Will More Michigan Cities Decriminalize Psychedelic Mushrooms?

Ann Arbor (of course) was the first city in the state to do so — but likely not the last

psychedelic mushrooms

I’m freakin’ out right now, man! The mushrooms are turning on me!” That quote from the 2007 movie Knocked Up — in which Seth Rogen’s character eats magic mushrooms and spirals into full-on panic mode — sums up the typical Hollywood portrayal of psychedelic fungi: comedic, overwhelming, and sometimes downright terrifying.

But in Michigan and elsewhere, ’shrooms are riding pot’s coattails: They’re losing an age-old stigma as advocates tout the mellowing effects and potential for treating anxiety, PTSD, and other conditions. Last fall, Ann Arbor became the state’s first city to decriminalize entheogens — psychoactive chemicals found in certain plants and fungi. Now other efforts are sprouting across the state.

“With the success of the cannabis movement, people have noticed nothing bad has happened since lightening up the prohibition,” says Myc Williams, director of communication for Decriminalize Nature Michigan. “The same is going to happen with naturally occurring entheogens like mushrooms. They’ve got fantastic safety profiles and they can help with depression and end-of-life anxiety.” 

Williams’ group says it plans to push state-level drug policy reform legislation. Members are writing letters to legislators and preparing to start a phone-call campaign to drum up support. 

Similar movements have cropped up in other states, including Oregon, Vermont, Texas, and Hawaii. California state Sen. Scott Wiener, a Democrat, introduced a bill in February to decriminalize substances such as psilocybin, the hallucinogen found in psychedelic mushrooms. New York mayoral hopeful Andrew Yang favors legalization. Traverse City, Detroit, Grand Rapids, and the Upper Peninsula may follow, too.

“What public safety function are we serving by prosecuting cases involving psychedelic mushrooms?” Washtenaw County Prosecutor Eli Savit asks. “I frankly couldn’t come up with one.”

Decriminalization means applying similar laws as pot — no driving while intoxicated, use by minors, or running unlicensed businesses. 

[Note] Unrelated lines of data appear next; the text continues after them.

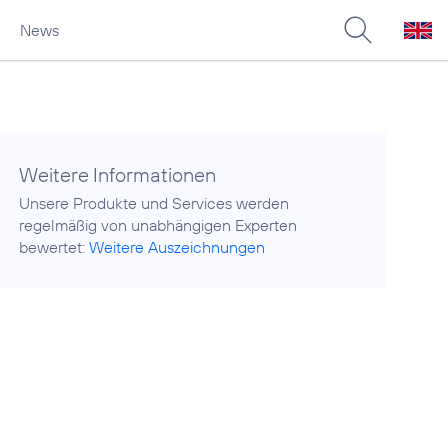
News
Weitere Informationen
Unsere Produkte und Services werden
regelmäßig von unabhängigen Experten
bewertet:
Weitere Auszeichnungen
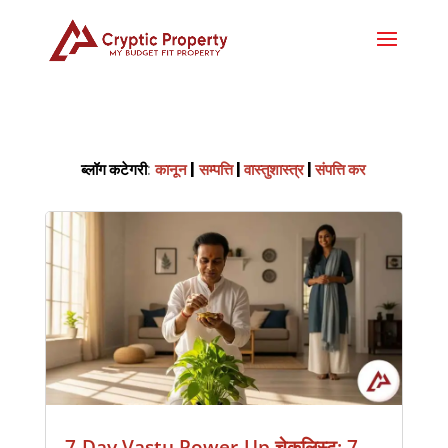
ब्लॉग कटेगरी
:
कानून
|
सम्पत्ति
|
वास्तुशास्त्र
|
संपत्ति कर
7-Day Vastu Power-Up चेकलिस्ट: 7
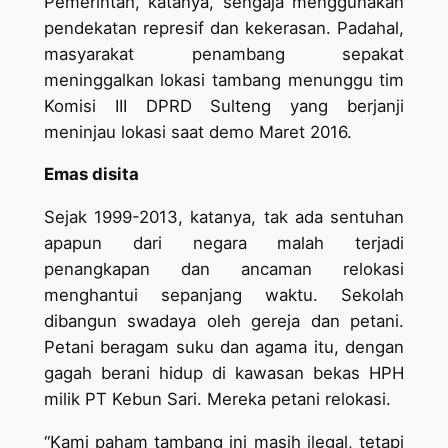
Pemerintah, katanya, sengaja menggunakan
pendekatan represif dan kekerasan. Padahal,
masyarakat penambang sepakat
meninggalkan lokasi tambang menunggu tim
Komisi III DPRD Sulteng yang berjanji
meninjau lokasi saat demo Maret 2016.
Emas disita
Sejak 1999-2013, katanya, tak ada sentuhan
apapun dari negara malah terjadi
penangkapan dan ancaman relokasi
menghantui sepanjang waktu. Sekolah
dibangun swadaya oleh gereja dan petani.
Petani beragam suku dan agama itu, dengan
gagah berani hidup di kawasan bekas HPH
milik PT Kebun Sari. Mereka petani relokasi.
“Kami paham tambang ini masih ilegal, tetapi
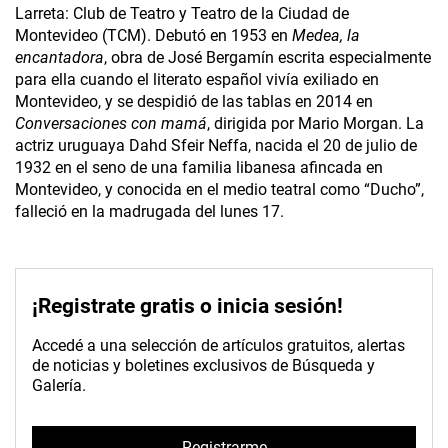
Larreta: Club de Teatro y Teatro de la Ciudad de
Montevideo (TCM). Debutó en 1953 en
Medea, la
encantadora
, obra de José Bergamín escrita especialmente
para ella cuando el literato español vivía exiliado en
Montevideo, y se despidió de las tablas en 2014 en
Conversaciones con mamá
, dirigida por Mario Morgan. La
actriz uruguaya Dahd Sfeir Neffa, nacida el 20 de julio de
1932 en el seno de una familia libanesa afincada en
Montevideo, y conocida en el medio teatral como “Ducho”,
falleció en la madrugada del lunes 17.
¡Registrate gratis o inicia sesión!
Accedé a una selección de artículos gratuitos, alertas
de noticias y boletines exclusivos de Búsqueda y
Galería.
Registrarme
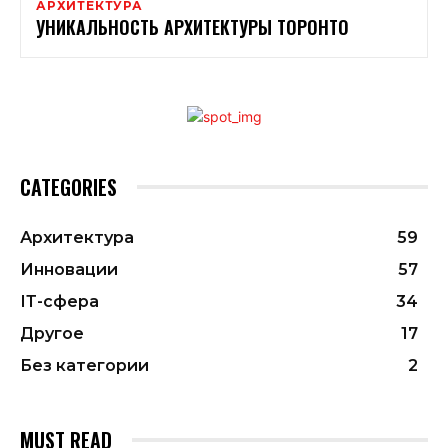
АРХИТЕКТУРА
УНИКАЛЬНОСТЬ АРХИТЕКТУРЫ ТОРОНТО
CATEGORIES
Архитектура
59
Инновации
57
ІТ-сфера
34
Другое
17
Без категории
2
MUST READ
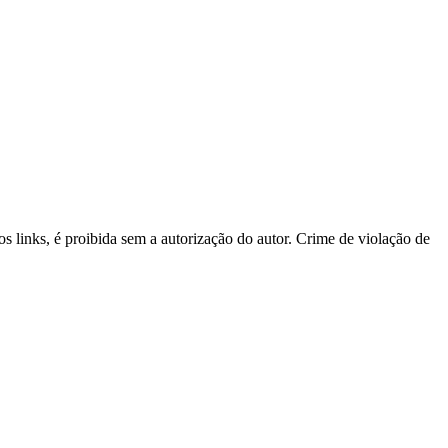
os links, é proibida sem a autorização do autor. Crime de violação de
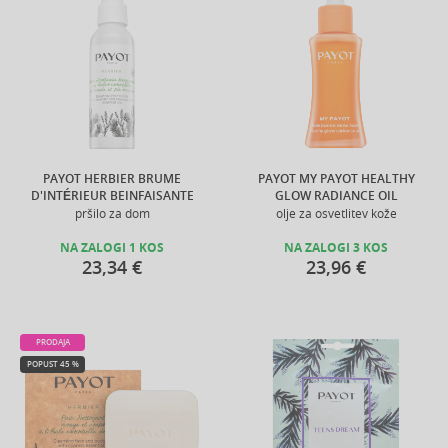
PAYOT HERBIER BRUME
PAYOT MY PAYOT HEALTHY
D'INTÉRIEUR BEINFAISANTE
GLOW RADIANCE OIL
pršilo za dom
olje za osvetlitev kože
NA ZALOGI 1 KOS
NA ZALOGI 3 KOS
23,34 €
23,96 €
PRODAJA
POPUST 45 %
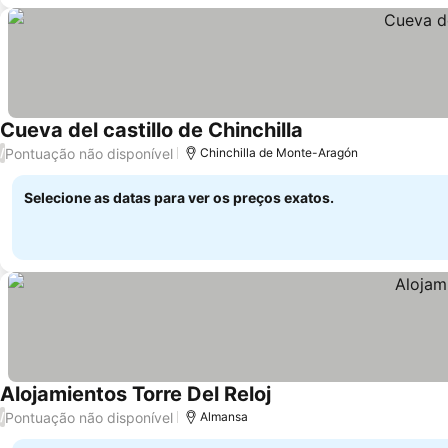
Cueva del castillo de Chinchilla
Pontuação não disponível
/
Chinchilla de Monte-Aragón
Selecione as datas para ver os preços exatos.
Alojamientos Torre Del Reloj
Pontuação não disponível
/
Almansa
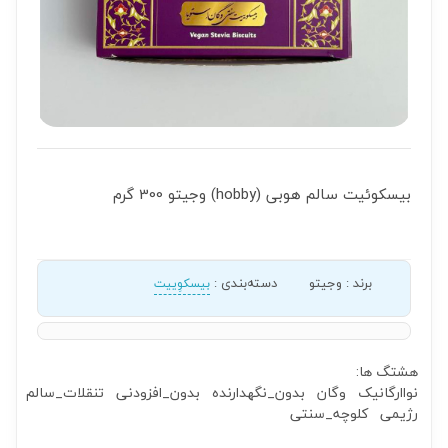
بیسکوئیت سالم هوبی (hobby) وجیتو 300 گرم
برند
:
وجیتو
دسته‌بندی
:
بیسکوِییت
هشتگ ها:
نواارگانیک
وگان
بدون_نگهدارنده
بدون_افزودنی
تنقلات_سالم
رژیمی
کلوچه_سنتی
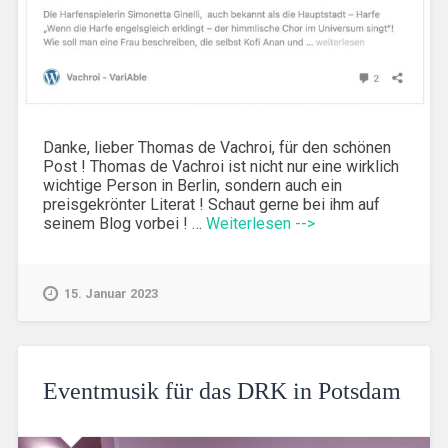
Danke, lieber Thomas de Vachroi, für den schönen
Post ! Thomas de Vachroi ist nicht nur eine wirklich
wichtige Person in Berlin, sondern auch ein
preisgekrönter Literat ! Schaut gerne bei ihm auf
seinem Blog vorbei ! …
Weiterlesen -->
15. Januar 2023
Eventmusik für das DRK in Potsdam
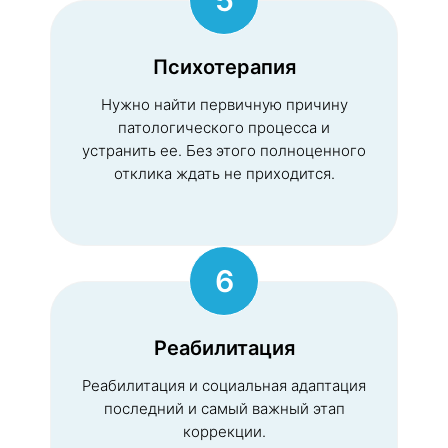
Психотерапия
Нужно найти первичную причину
патологического процесса и
устранить ее. Без этого полноценного
отклика ждать не приходится.
6
Реабилитация
Реабилитация и социальная адаптация
последний и самый важный этап
коррекции.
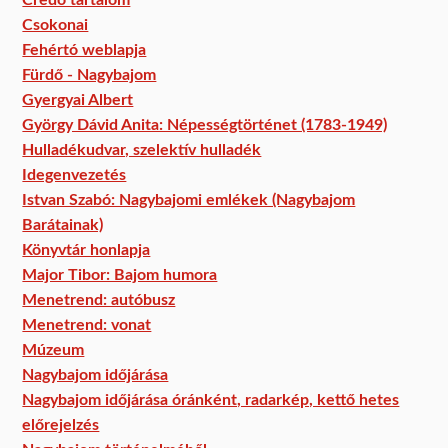
Csokonai
Fehértó weblapja
Fürdő - Nagybajom
Gyergyai Albert
György Dávid Anita: Népességtörténet (1783-1949)
Hulladékudvar, szelektív hulladék
Idegenvezetés
Istvan Szabó: Nagybajomi emlékek (Nagybajom
Barátainak)
Könyvtár honlapja
Major Tibor: Bajom humora
Menetrend: autóbusz
Menetrend: vonat
Múzeum
Nagybajom időjárása
Nagybajom időjárása óránként, radarkép, kettő hetes
előrejelzés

“People are really thinking twice about how we criminalize certain substances and whether people need to be facing a lifetime of stigma with a criminal record because of something they chose to use safely in their free time,” Savit says.

Those who use mushrooms now typically acquire them in much the same way cannabis users bought weed before it was legalized. Dealers charge about $25 per eighth of an ounce, but Williams discourages that route. Instead, he urging a “grow, gather, gift” model because buying from dealers goes against the sharing ethos of the movement. The Michigan Psychedelic Society will point the curious to growing classes offered statewide — often run by the same people who sell shiitake and oyster mushrooms at farmers markets.

Dosing is a little trickier because tolerance and comfort levels are personal. But generally, Williams says, it goes something like this: Less than a gram is a “microdose,” usually equivalent to a tenth of a “trip” dose. A “museum dose” is a gram or a little more — just enough to make the colors and images in a painting more vivid. The standard amount for a psychedelic experience is anywhere from 3.5 to 5 grams. A “heroic dose” is 5 to 7 grams and a macro-dose is higher than that — and neither are recommended for newbies.

The timing for this push for decriminalization may be just right. The pandemic, Williams says, brought new attention to the need for alternative treatments for anxiety, depression, and other mental health challenges exacerbated by social isolation: “We need a way to reconnect to community and start to heal.”

While there is some scientific support, touting the medicinal benefits of psychedelic mushrooms may be premature, Wayne State University psychiatry professor says. At this point, he says, psychedelics remain in the category of “experimental medicine.”

But there is promising data spurring researchers to delve deeper.  Last year, Johns Hopkins University used $17 million in private funding to launch the Center for Psychedelic and Consciousness Research, which studies the effect of mushrooms on brain function and mood. Johns Hopkins researchers published a small study of adults with major depression that found two doses of psilocybin resulted in significant improvements over a four-week follow-up. 

Other studies have shown success in participants with obsessive compulsive disorder and in newly diagnosed patients suffering from end-of-life anxiety, Greenwald says. But there are two key caveats to remember: These studies are conducted in controlled environments, and the long-term effects of repeated use are unknown. 

“These studies use dim lighting, peaceful music, and research assistants who act as a guide in case an adverse reaction develops,” Greenwald says. “I do not advocate uncontrolled use. This is still under study and needs to be carefully monitored.”